The Chief of Police testified that he did not believe there was yet sufficient evidence for an arrest and he felt that such an arrest at that time would expose the Village to a lawsuit by Downie. He further believed that petitioner had demonstrated that he lacked impartiality as to any investigation of Downie. The Chief of Police thus ordered petitioner to stop any investigation or contact with Downie, and informed him that another officer would be assigned to the case. Later the same day that the order by the Chief of Police had been given, petitioner went to the residence of another female employee of Downie and, although she did not want to get involved, he obtained a statement from her regarding alleged improper touching by Downie. Rather than file the statement at the police station, he kept it in his personal possession, and he also did not report his activities in the police blotter.
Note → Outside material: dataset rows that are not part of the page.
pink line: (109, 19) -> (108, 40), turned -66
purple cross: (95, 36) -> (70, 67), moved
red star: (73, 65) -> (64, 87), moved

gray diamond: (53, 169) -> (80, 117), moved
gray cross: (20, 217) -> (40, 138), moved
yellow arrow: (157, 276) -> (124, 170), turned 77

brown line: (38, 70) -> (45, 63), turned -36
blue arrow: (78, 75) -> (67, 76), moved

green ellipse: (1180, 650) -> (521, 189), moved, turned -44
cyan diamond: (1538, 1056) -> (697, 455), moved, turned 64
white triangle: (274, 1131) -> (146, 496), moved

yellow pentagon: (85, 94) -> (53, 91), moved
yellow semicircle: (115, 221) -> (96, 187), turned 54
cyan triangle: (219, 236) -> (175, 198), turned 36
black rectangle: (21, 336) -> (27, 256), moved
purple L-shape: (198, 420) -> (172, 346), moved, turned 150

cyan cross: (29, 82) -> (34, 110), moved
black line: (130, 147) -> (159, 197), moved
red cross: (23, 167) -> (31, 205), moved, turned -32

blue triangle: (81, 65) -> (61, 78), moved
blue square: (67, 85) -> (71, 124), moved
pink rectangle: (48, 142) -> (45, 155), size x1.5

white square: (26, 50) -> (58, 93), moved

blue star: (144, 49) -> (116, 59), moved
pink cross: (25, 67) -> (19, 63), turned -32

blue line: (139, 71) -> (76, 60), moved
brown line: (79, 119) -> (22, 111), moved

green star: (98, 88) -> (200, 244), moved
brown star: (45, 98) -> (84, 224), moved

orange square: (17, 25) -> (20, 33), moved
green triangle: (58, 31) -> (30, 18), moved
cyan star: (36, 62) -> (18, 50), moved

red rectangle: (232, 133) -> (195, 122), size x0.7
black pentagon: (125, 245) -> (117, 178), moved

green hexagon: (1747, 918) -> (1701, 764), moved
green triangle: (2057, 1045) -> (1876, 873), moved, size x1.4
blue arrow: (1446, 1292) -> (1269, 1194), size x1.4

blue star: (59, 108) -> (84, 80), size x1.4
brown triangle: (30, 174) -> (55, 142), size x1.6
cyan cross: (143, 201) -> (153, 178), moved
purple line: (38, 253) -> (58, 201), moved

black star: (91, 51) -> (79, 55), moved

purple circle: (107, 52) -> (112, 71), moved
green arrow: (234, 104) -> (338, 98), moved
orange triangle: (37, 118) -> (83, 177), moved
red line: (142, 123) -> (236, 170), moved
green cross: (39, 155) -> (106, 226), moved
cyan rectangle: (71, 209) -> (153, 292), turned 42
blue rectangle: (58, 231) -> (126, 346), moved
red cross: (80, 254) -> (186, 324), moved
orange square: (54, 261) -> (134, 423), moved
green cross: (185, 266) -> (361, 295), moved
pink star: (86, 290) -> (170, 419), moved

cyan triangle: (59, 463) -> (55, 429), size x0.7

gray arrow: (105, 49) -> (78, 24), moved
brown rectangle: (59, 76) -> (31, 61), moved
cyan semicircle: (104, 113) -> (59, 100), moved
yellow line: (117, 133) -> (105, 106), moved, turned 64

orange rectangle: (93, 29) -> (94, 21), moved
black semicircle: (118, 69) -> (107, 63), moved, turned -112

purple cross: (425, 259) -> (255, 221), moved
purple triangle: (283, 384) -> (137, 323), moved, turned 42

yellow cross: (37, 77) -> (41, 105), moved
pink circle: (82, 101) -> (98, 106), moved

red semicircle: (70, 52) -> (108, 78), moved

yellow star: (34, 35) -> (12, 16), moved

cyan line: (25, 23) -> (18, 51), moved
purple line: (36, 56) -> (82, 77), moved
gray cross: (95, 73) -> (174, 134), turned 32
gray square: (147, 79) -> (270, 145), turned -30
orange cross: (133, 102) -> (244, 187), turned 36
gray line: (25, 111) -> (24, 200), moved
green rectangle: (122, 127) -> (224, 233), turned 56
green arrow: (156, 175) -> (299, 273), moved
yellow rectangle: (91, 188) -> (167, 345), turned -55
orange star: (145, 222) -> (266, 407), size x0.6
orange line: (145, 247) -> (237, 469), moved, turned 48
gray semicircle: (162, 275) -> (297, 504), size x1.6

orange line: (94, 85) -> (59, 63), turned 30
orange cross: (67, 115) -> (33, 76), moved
The female employee soon requested that the statement be returned and destroyed. There is sufficient proof to establish substantial evidence of insubordination (see Matter of Eck v County of Delaware, 36 AD3d at 1183).

Petitioner’s contention that he reasonably believed the Chief of Police’s order was unlawful rests upon credibility determinations that the Hearing Officer resolved against him. His assertion that the subsequent investigation of Downie was lackluster, even if true, does not provide an after-the-fact justification for his insubordination. Nor does the fact that, eventually, significant proof surfaced that Downie (who is now deceased) had been improperly touching female employees.

Petitioner contends that the penalty was excessive. The penalty will not be disturbed unless it is “so disproportionate as to be shocking to one’s sense of fairness” (Matter of Collins v Parishville-Hopkinton Cent. School Dist., 274 AD2d 732, 734 [2000]; see Matter of Bottari v Saratoga Springs City School Dist., 3 AD3d 832, 833 [2004]). Petitioner, an employee of short duration, disobeyed a direct order almost immediately after it was given in a matter in which he had a considerable emotional involvement. In doing so, he displayed conduct clearly at odds *1276with the strict discipline necessary to effectively operate a police department (see Matter of Coyle v Rozzi, 199 AD2d 391, 392 [1993]). While a lesser penalty would have been appropriate, we are unpersuaded that the penalty imposed was shocking under the circumstances.

Petitioner’s argument that he was denied a fair hearing because the same Hearing Officer was used after reversal and remand as presided at the initial hearing was not preserved by an objection at the time of the second hearing (see Matter of Rice v Belfiore, 15 Misc 3d 1105[A], 2007 NY Slip Op 50511[U], *5 [2007]). In any event, the record fails to establish merit to this argument (see Matter of Compasso v Sheriff of Sullivan County, 29 AD3d 1064, 1064-1065 [2006]).

Cardona, P.J., Carpinello, Kane and Malone Jr., JJ., concur. Adjudged that the determination is confirmed, without costs, and petition dismissed.

A dispute between the parties regarding petitioner’s pay while suspended previously reached this Court (Matter of Longton v Village of Corinth, 49 AD3d 995 [2008]).